**WHAT THE TASK ASKS:**
Report each line of the data that contains the string "стоит".
**** DATA FOR REVIEW ****
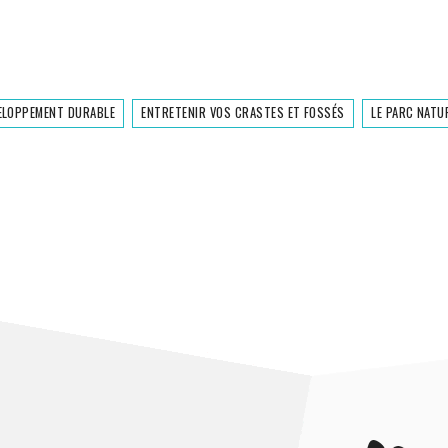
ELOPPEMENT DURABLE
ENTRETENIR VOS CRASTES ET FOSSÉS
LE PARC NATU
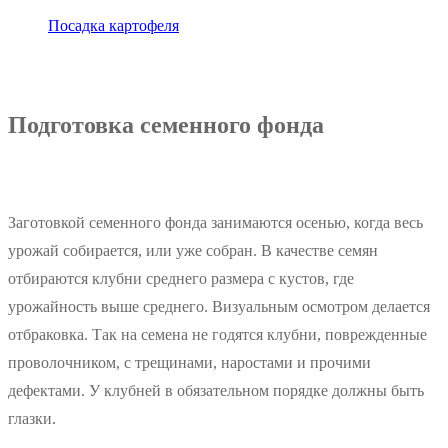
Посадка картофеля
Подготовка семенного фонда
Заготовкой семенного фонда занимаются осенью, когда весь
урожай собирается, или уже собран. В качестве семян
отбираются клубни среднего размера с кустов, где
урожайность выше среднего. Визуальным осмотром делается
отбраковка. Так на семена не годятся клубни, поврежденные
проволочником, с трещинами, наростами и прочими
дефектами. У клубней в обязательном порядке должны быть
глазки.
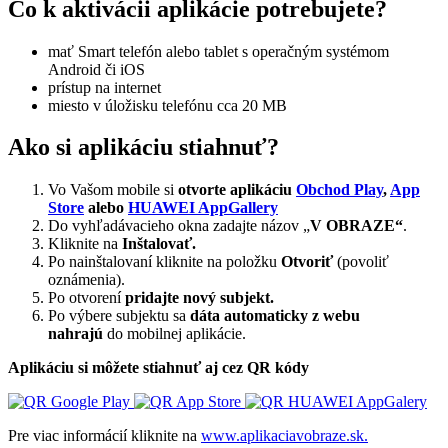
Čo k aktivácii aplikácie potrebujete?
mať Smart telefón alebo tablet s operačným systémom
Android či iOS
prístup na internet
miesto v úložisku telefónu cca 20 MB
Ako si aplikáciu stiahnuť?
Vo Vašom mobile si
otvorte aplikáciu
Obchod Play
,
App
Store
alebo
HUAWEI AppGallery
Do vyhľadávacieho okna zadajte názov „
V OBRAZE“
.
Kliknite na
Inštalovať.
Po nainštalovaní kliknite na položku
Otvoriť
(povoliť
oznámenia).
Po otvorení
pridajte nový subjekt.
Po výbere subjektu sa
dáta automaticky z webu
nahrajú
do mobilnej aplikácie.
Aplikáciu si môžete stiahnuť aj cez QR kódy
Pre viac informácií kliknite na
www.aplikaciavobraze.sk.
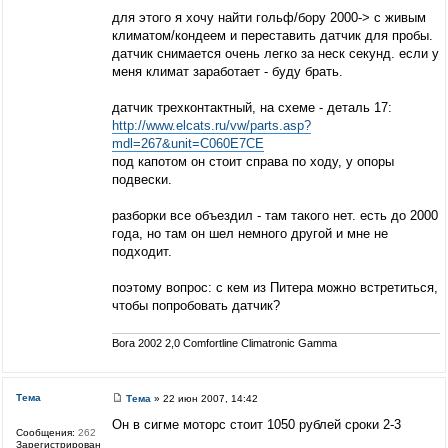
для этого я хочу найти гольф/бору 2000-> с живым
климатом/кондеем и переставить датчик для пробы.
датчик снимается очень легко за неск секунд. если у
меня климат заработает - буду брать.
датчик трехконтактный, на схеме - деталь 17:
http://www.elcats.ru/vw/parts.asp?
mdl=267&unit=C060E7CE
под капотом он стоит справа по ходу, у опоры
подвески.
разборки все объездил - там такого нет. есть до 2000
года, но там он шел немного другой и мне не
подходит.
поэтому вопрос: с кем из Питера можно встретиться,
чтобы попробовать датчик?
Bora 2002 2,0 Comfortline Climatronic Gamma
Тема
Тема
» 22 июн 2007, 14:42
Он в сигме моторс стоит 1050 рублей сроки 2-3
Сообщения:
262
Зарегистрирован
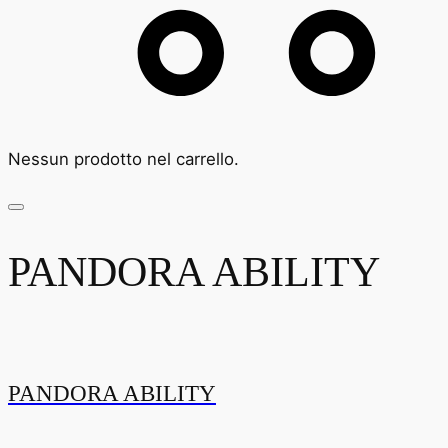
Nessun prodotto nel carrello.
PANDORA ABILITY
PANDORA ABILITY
****
**** DATA FOR REVIEW ****
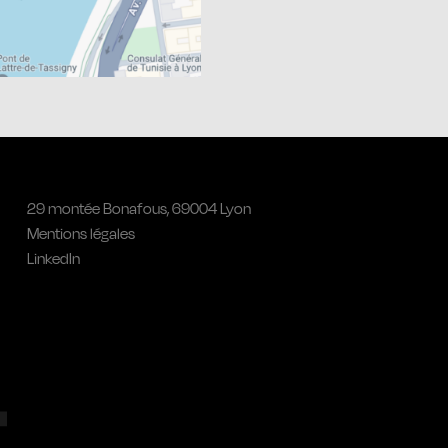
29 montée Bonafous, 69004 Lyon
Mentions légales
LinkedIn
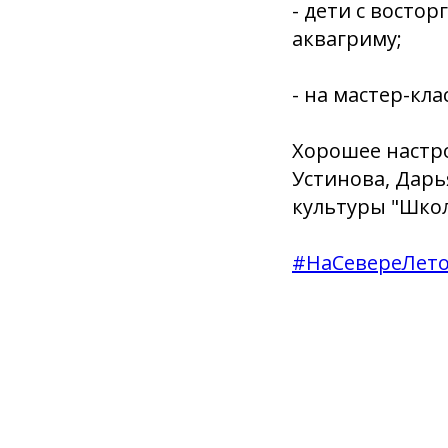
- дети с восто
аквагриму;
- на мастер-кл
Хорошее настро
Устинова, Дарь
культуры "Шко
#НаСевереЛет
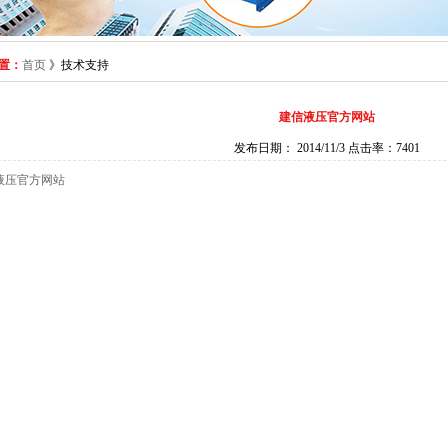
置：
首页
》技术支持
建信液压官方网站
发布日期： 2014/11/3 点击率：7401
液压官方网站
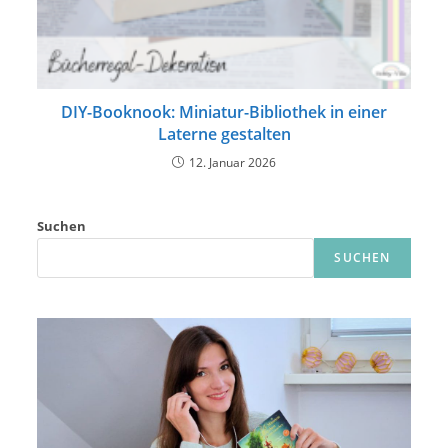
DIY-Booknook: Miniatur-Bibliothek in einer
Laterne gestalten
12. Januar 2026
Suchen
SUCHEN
****
**SOLUTION:**
под капотом он стоит справа по ходу, у опоры
Он в сигме моторс стоит 1050 рублей сроки 2-3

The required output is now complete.